1. The application of the non-steroidal organic selenium compound in preparing the medicine for treating or preventing the diseases related to the intestinal inflammation is characterized in that the non-steroidal organic selenium compound has a structure shown in a general formula (I):

R _a -R _b -C(W)-O-L-SeCN (I)

wherein the content of the first and second substances,

R _a represents an aryl or heteroaryl group, optionally substituted by one, two or three substituents selected from: phenyl, methylsulfonylphenyl C _1-4 Alkyl, halobenzoyl, halophenylamino, benzoyl, C _1-4 Alkylphenylamino, halogen, C _1-4 Alkyl radical, C _1-4 Alkoxy, halo C _1-4 Alkoxy radical, C _1-4 Alkyl acyl radical, C _1-4 Alkylamino, halogeno C _1-4 An alkyl group;

R _b is a linear or branched alkylene chain or alkenylene chain of 1 to 4 carbon atoms, or is a direct covalent bond;

w is selected from O, S and Se;

l is a straight or branched alkylene chain of 1 to 4 carbon atoms.
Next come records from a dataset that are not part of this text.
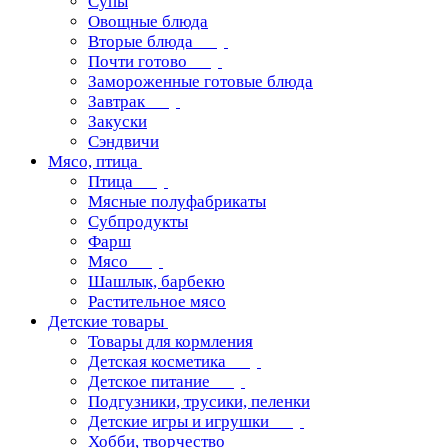
Супы
Овощные блюда
Вторые блюда
Почти готово
Замороженные готовые блюда
Завтрак
Закуски
Сэндвичи
Мясо, птица
Птица
Мясные полуфабрикаты
Субпродукты
Фарш
Мясо
Шашлык, барбекю
Растительное мясо
Детские товары
Товары для кормления
Детская косметика
Детское питание
Подгузники, трусики, пеленки
Детские игры и игрушки
Хобби, творчество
2. Use according to claim 1, characterized in that: ra is selected from unsubstituted or substituted phenyl, indenyl, naphthyl, phenylaminophenyl, benzoylphenyl, benzopyrryl, benzopyrrolidinyl and benzopyrrolidinooxeyclohexyl;

3. Use according to claim 1, wherein W is O.
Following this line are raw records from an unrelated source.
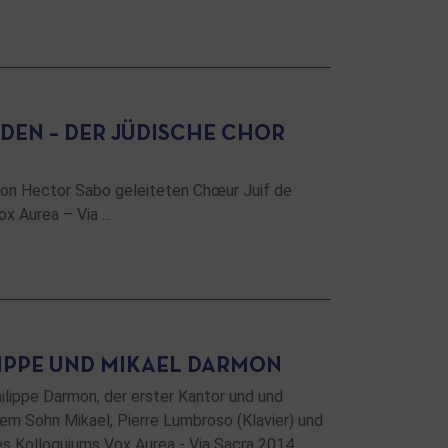
DEN – DER JÜDISCHE CHOR
von Hector Sabo geleiteten Chœur Juif de
x Aurea – Via …
LIPPE UND MIKAEL DARMON
lippe Darmon, der erster Kantor und und
nem Sohn Mikael, Pierre Lumbroso (Klavier) und
es Kolloquiums Vox Aurea - Via Sacra 2014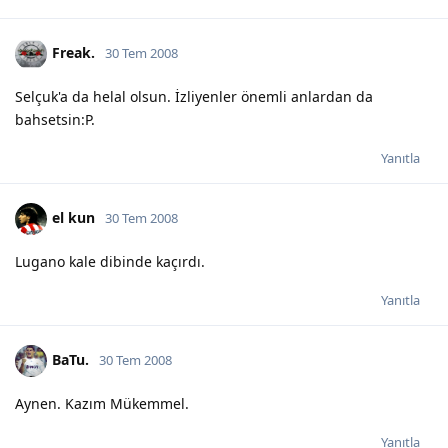
Freak.
30 Tem 2008
Selçuk'a da helal olsun. İzliyenler önemli anlardan da
bahsetsin:P.
Yanıtla
el kun
30 Tem 2008
Lugano kale dibinde kaçırdı.
Yanıtla
BaTu.
30 Tem 2008
Aynen. Kazım Mükemmel.
Yanıtla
4. Use according to claims 1-3, wherein R is _a Selected from phenyl, phenylaminophenyl, benzoylphenyl, indenyl, benzopyrryl, benzopyrrolidinyl and benzopyrrolidino-oxacyclohexyl, and R _a Optionally substituted with one or two substituents selected from: halogen selected from fluorine, chlorine, bromine, iodine, phenyl, phenylamino, benzoyl, methoxy, straight-chain or branched alkyl of 1 to 4 carbon atoms, C _1-4 An alkoxy group.
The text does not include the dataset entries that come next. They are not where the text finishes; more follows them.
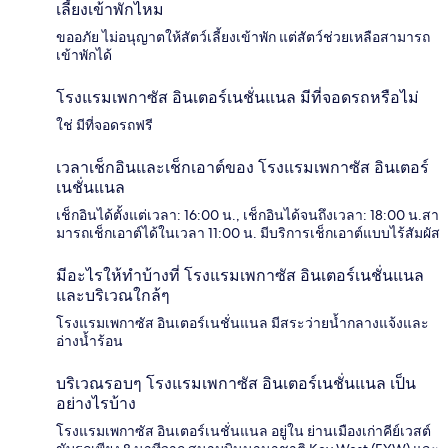
เลี้ยงเข้าพักไหม
ขออภัย ไม่อนุญาตให้สัตว์เลี้ยงเข้าพัก แต่สัตว์ช่วยเหลือสามารถ
เข้าพักได้
โรงแรมเพกาซัส อินเตอร์เนชั่นแนล มีที่จอดรถหรือไม่
ใช่ มีที่จอดรถฟรี
เวลาเช็กอินและเช็กเอาต์ของ โรงแรมเพกาซัส อินเตอร์
เนชั่นแนล
เช็กอินได้ตั้งแต่เวลา: 16:00 น., เช็กอินได้จนถึงเวลา: 18:00 น.สา
มารถเช็กเอาต์ได้ในเวลา 11:00 น. มีบริการเช็กเอาต์แบบไร้สัมผัส
มีอะไรให้ทำบ้างที่ โรงแรมเพกาซัส อินเตอร์เนชั่นแนล
และบริเวณใกล้ๆ
โรงแรมเพกาซัส อินเตอร์เนชั่นแนล มีสระว่ายน้ำกลางแจ้งและ
อ่างน้ำร้อน
บริเวณรอบๆ โรงแรมเพกาซัส อินเตอร์เนชั่นแนล เป็น
อย่างไรบ้าง
โรงแรมเพกาซัส อินเตอร์เนชั่นแนล อยู่ใน ย่านเมืองเก่าคีย์เวสต์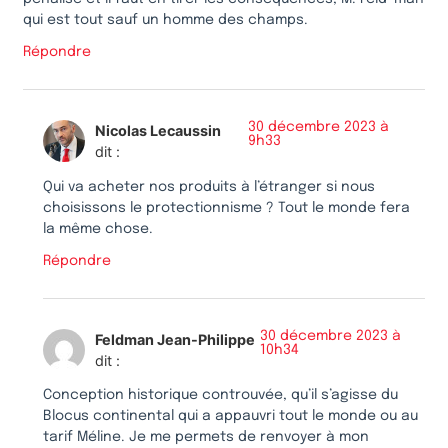
qui est tout sauf un homme des champs.
Répondre
30 décembre 2023 à
Nicolas Lecaussin
9h33
dit :
Qui va acheter nos produits à l’étranger si nous
choisissons le protectionnisme ? Tout le monde fera
la même chose.
Répondre
30 décembre 2023 à
Feldman Jean-Philippe
10h34
dit :
Conception historique controuvée, qu’il s’agisse du
Blocus continental qui a appauvri tout le monde ou au
tarif Méline. Je me permets de renvoyer à mon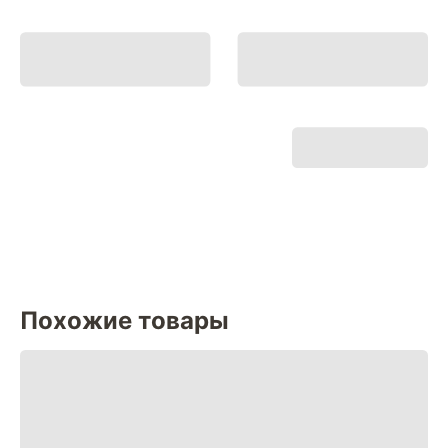
Похожие товары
5. Use according to claims 1-3, wherein L is (CH) ₂ ) ₂ Or (CH) ₂ ) ₃ 。

6. Use according to claim 1, characterized in that said non-steroidal organoselenium compounds are selected from the following compounds:

7. the use according to claim 1 or 6, wherein the non-steroidal organoselenium compound is used as an active ingredient to prepare a pharmaceutical composition together with pharmaceutically acceptable excipients and/or carriers.

8. The use of claim 1 or 6, wherein the intestinal inflammation-related disorder comprises inflammatory bowel disease.

9. The use according to claim 8, wherein the inflammatory bowel disease comprises ulcerative colitis and Crohn's disease.